Personal information
- Full name: Vinicius Marques Oliveira
- Date of birth: 14 February 1984 (age 42)
- Place of birth: São Paulo, Brazil

Team information
- Current team: Santos (assistant)

Managerial career
- Years: Team
- 2012–2014: Corinthians U11
- 2015: Corinthians U13
- 2016: Corinthians U15
- 2017–2019: Corinthians U15 (assistant)
- 2019: Corinthians U15
- 2019–2020: Corinthians U20 (assistant)
- 2021–2022: Corinthians U16
- 2023: Corinthians U17 (assistant)
- 2024: Corinthians U20 (assistant)
- 2025: Ibrachina [pt] U17
- 2025: Santos (assistant)
- 2025–2026: Santos U20
- 2026–: Santos (assistant)

= Vinicius Marques =

Brazilian football coach

Vinicius Marques Oliveira (born 14 February 1984) is a Brazilian football coach. He is the current assistant coach of Santos.

==Career==
Born in São Paulo, Marques began his career in 2008, being a coach in Corinthians' youth schools named Chute Inicial.

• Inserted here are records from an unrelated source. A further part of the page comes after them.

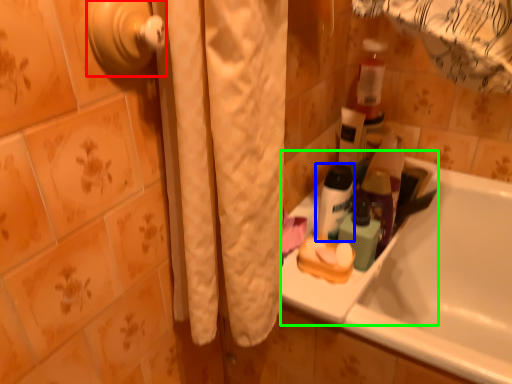 Question: Which object is the farthest from door handle (highlighted by a red box)? Choose among these: toiletry (highlighted by a blue box) or sink (highlighted by a green box).

Choices:
 (A) toiletry
 (B) sink

Answer: (B) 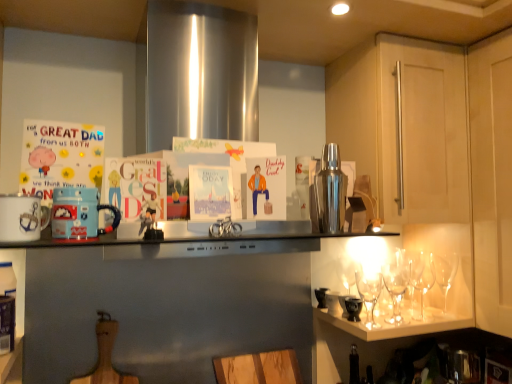 Question: Is white ceramic mug at left, the third appliance positioned from the right, wider or thinner than wooden cutting board at lower center?

Choices:
 (A) thin
 (B) wide

Answer: (B)

Question: In the image, is white ceramic mug at left, positioned as the 2th appliance in front-to-back order, positioned in front of or behind wooden cutting board at lower center?

Choices:
 (A) front
 (B) behind

Answer: (A)

Question: Which is farther from the shiny metallic cocktail shaker at upper right, the first appliance when ordered from right to left?

Choices:
 (A) matte blue mug at left, which is the first appliance in front-to-back order
 (B) clear glassware at lower right
 (C) light wood cabinet door at upper right, the first cabinetry from the back
 (D) white ceramic mug at left, positioned as the 2th appliance in front-to-back order
 (E) matte cardboard postcard at left

Answer: (D)

Question: Which object is positioned closest to the matte cardboard postcard at left?

Choices:
 (A) shiny metallic cocktail shaker at upper right, the 3th appliance when ordered from front to back
 (B) clear glassware at lower right
 (C) matte blue mug at left, the second appliance positioned from the left
 (D) white ceramic mug at left, positioned as the 2th appliance in front-to-back order
 (E) light wood cabinet door at upper right, the first cabinetry from the back

Answer: (D) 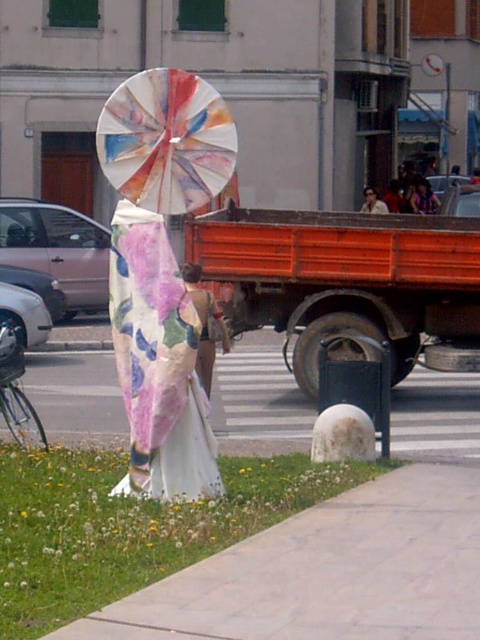 Describe the element at coordinates (167, 140) in the screenshot. I see `painted paper umbrella at center` at that location.

Locate an element on the screen. This screenshot has width=480, height=640. painted paper umbrella at center is located at coordinates (167, 140).

The width and height of the screenshot is (480, 640). Identify the location of painted paper umbrella at center. (167, 140).

Who is shorter, floral silk dress at center or matte pink dress at upper right?

matte pink dress at upper right

Is point (132, 211) closer to viewer compared to point (421, 204)?

Yes, point (132, 211) is in front of point (421, 204).

The height and width of the screenshot is (640, 480). I want to click on floral silk dress at center, so click(x=157, y=364).

Which of these two, white stone pavement at lower right or floral silk dress at center, stands shorter?

With less height is white stone pavement at lower right.

Where is `white stone pavement at lower right`? This screenshot has height=640, width=480. white stone pavement at lower right is located at coordinates (327, 572). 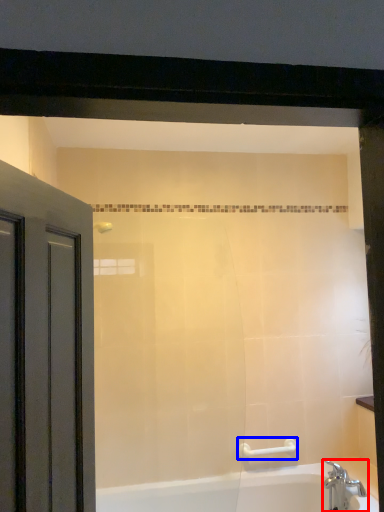 Question: Which of the following is the farthest to the observer, tap (highlighted by a red box) or towel bar (highlighted by a blue box)?

Choices:
 (A) tap
 (B) towel bar

Answer: (B) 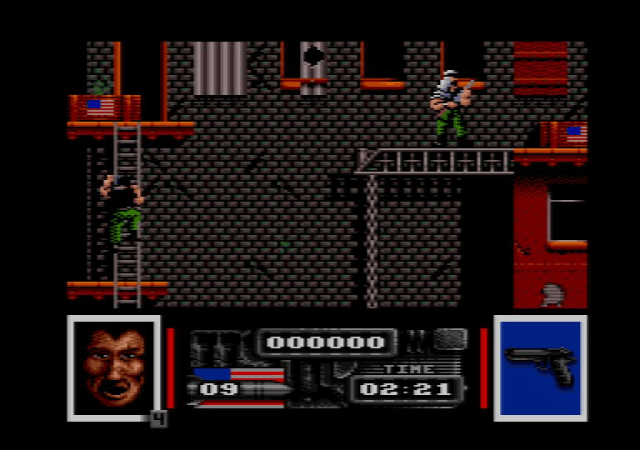 Locate an element on the screen. This screenshot has width=640, height=450. door is located at coordinates (138, 71). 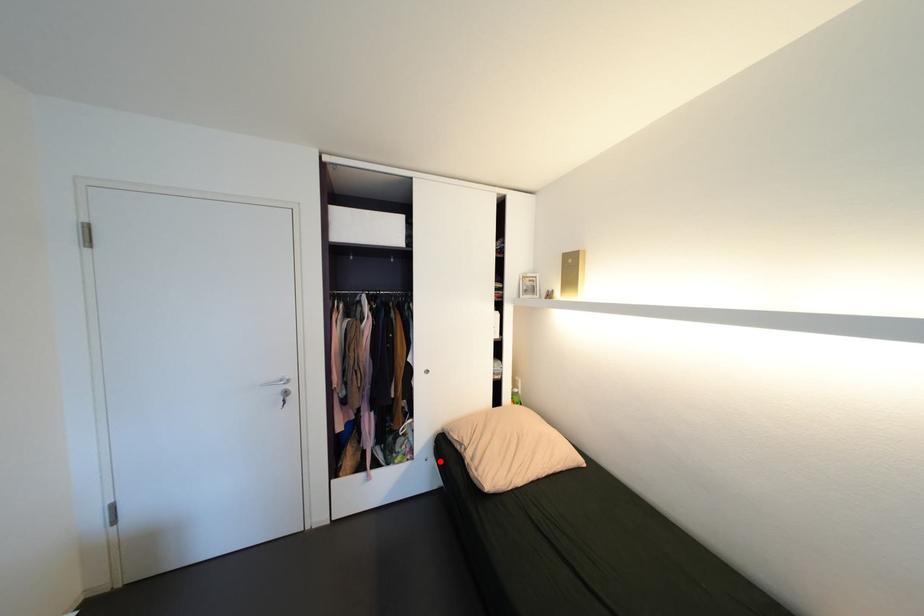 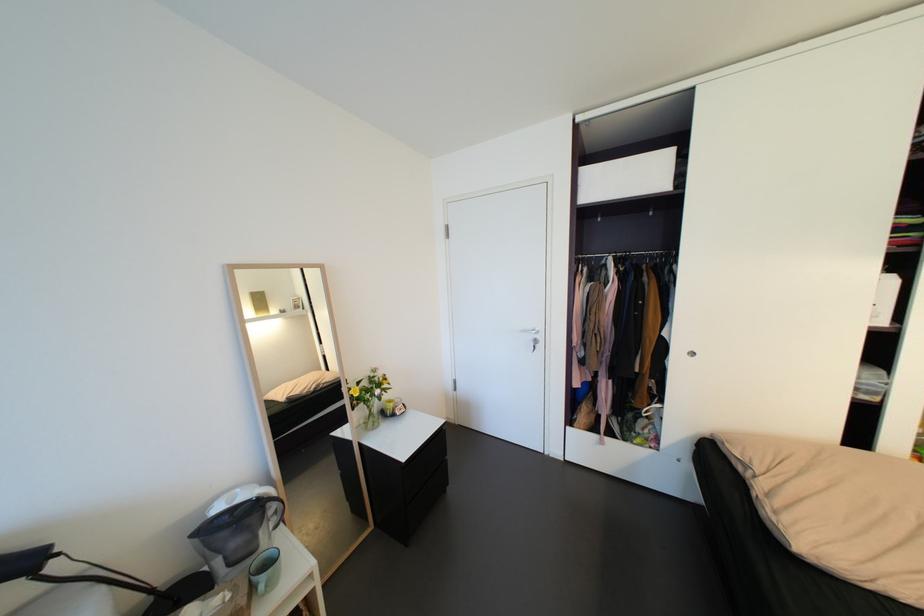 Locate, in the second image, the point that corresponds to the highlighted location in the first image.

(697, 467)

He fully joined the club's structure in 2011, as a technical evaluator, and subsequently coached their under-11, under-13, under-15 and under-16 squads.

In 2023, Marques became an assistant of Guilherme Dalla Déa at Timãos under-17 team, before moving to the under-20s under the same role in the following year. On 20 June 2024, after Danilo was dismissed, he also left the club after a 15-year spell.

On 6 October 2024, Marques joined Ibrachina as head coach of the under-17 team. He left the club the following 29 April, joining Cleber Xavier at Santos as his assistant.

Marques remained at Santos even after Xavier's dismissal on 17 August 2025, and was confirmed as head coach of the under-20 team five days later. He led the side to the Campeonato Paulista Sub-20 title at the end of the year, before returning to his assistant role in the first team on 24 March 2026.